L’archeoastronomo e cultore di antiche civiltà Andrea Orlando ha realizzato un format di escursioni notturne per l’osservazione del cielo e delle costellazioni. Nelle notti di luna nuova è addirittura possibile osservare la Via Lattea.
Le sue escursioni si suddividono in due parti: la prima, durante il tramonto, in cui si raccontano le rocche; la seconda, con il solo ausilio luminoso delle lanterne, in cui si osserva la volta celeste e si narra come gli antichi percepivano le costellazioni.

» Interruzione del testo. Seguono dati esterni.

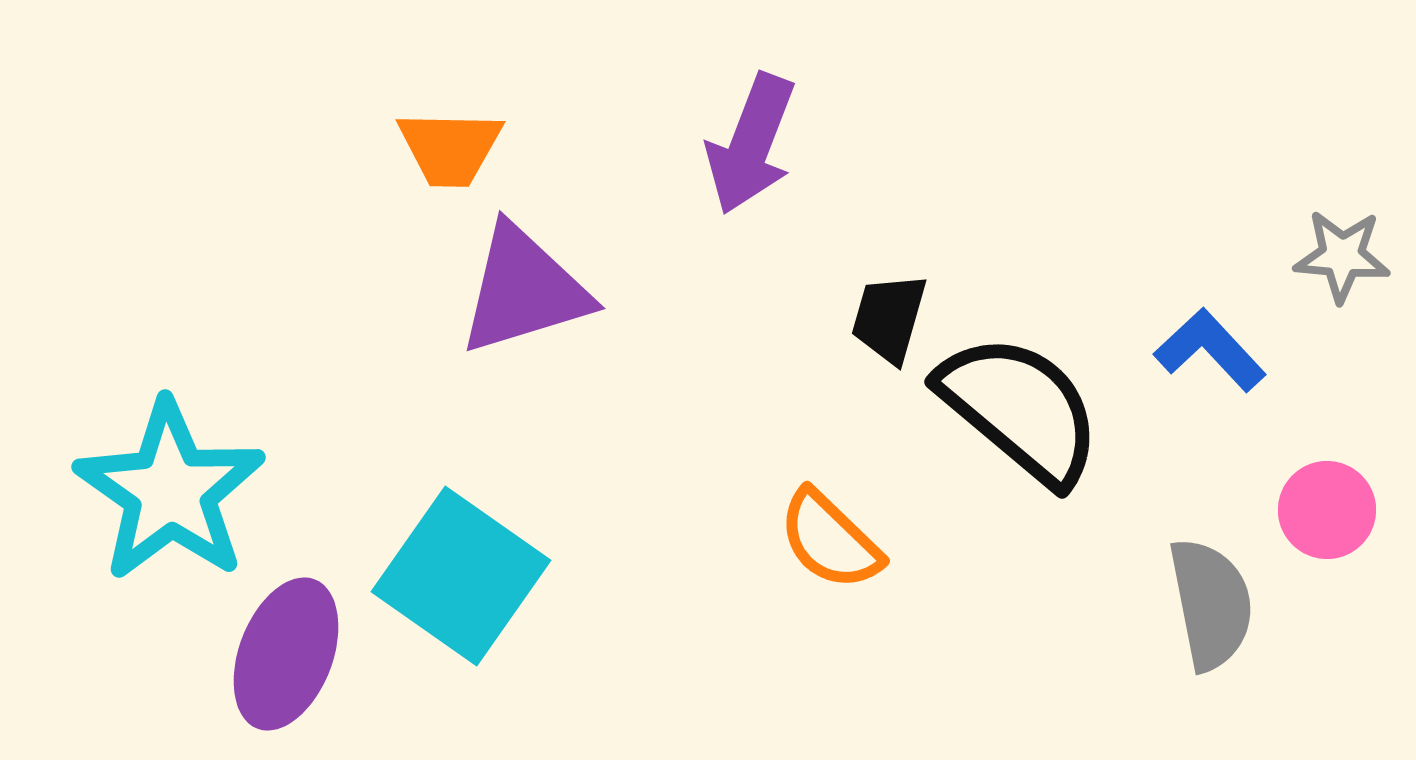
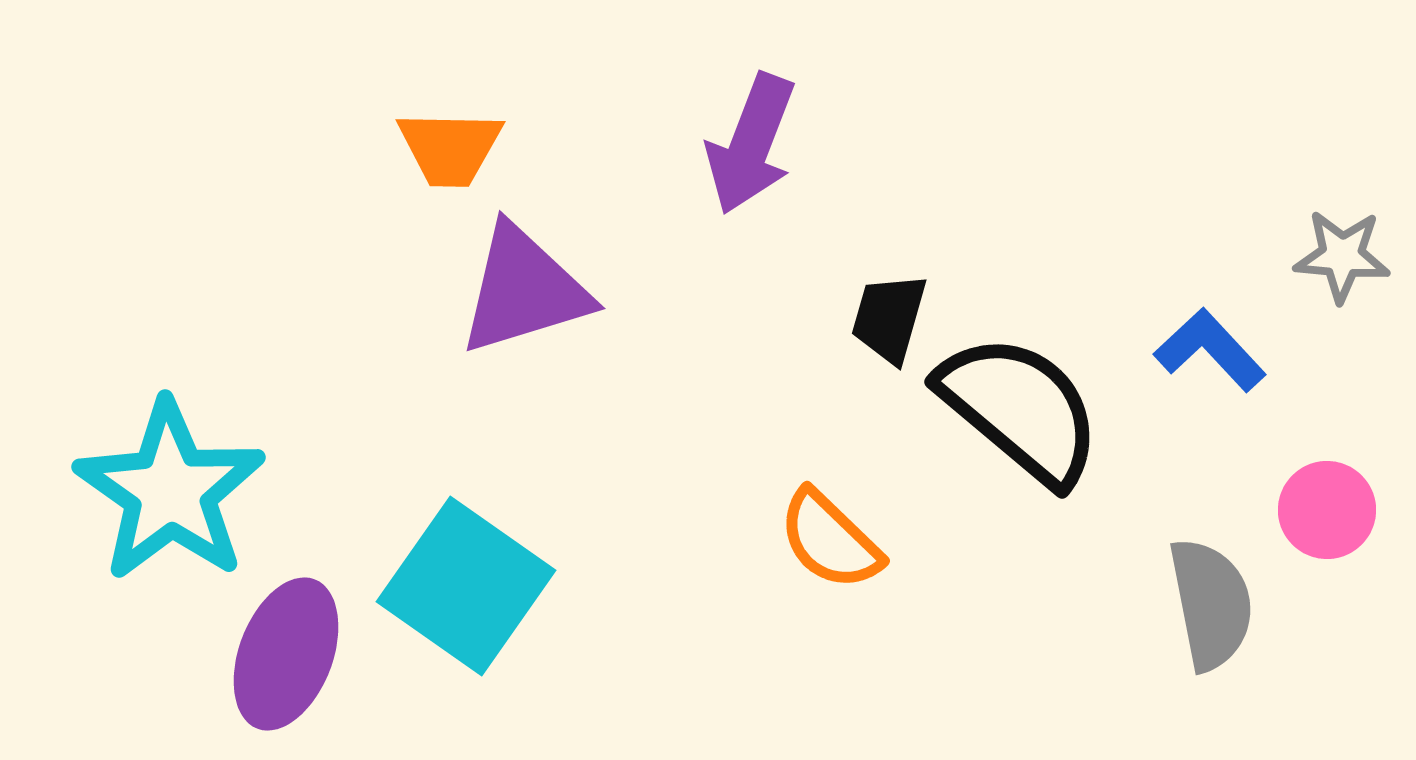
cyan square: moved 5 px right, 10 px down
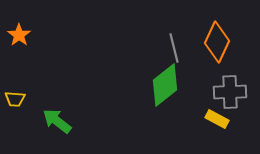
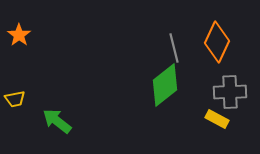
yellow trapezoid: rotated 15 degrees counterclockwise
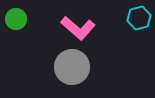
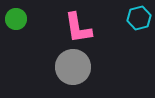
pink L-shape: rotated 40 degrees clockwise
gray circle: moved 1 px right
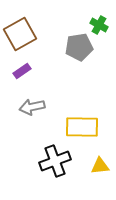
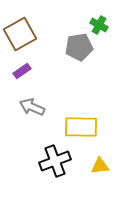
gray arrow: rotated 35 degrees clockwise
yellow rectangle: moved 1 px left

Nel 2014 ha realizzato un concerto di archeoastronomia a cui ha partecipato l’amatissimo Franco Battiato e in cui si è proiettato il film-documentario ”Attraversando il Bardo”.
L’Argimusco è un luogo incontaminato, un vero e proprio ”spazio di culto”. L’inquinamento luminoso e acustico prodotto dalle città non lo raggiunge. La sensazione che si prova nel visitarlo è quella di tornare indietro nel tempo. Si tratta di un’immensa distesa di felci. Un luogo dove la natura diventa divinità.
L’Argimusco è un sito archeologico?
La risposta è no. Ed è un peccato. «Un sito del genere necessita ricerca archeologica per scoprire ciò che c’è ancora da scoprire» questo l’appello della guida Ambientale Escursionistica Alice Pantano.
«Tutto ciò che si sa al riguardo è frutto di studi superficiali che possono essere approfonditi soltanto grazie a un intervento archeologico» conclude Pantano.
Anche Orlando sostiene che «uno scavo stratigrafico porterebbe a confermare delle ipotesi, che per quanto contestualizzate, restano scientificamente non provate». L’ottenimento di un certificato che attesti il passaggio di varie civiltà, dalla preistoria ad oggi, affinché l’Argimusco venga riconosciuto dall’Unesco un geoparco.
Per il momento il complesso megalitico rimane circondato da quell’aura magica e un po’ artificiosa, frutto di interpretazioni fantastiche che, in fondo, rendono luoghi come questo ancora più misteriosi e affascinanti.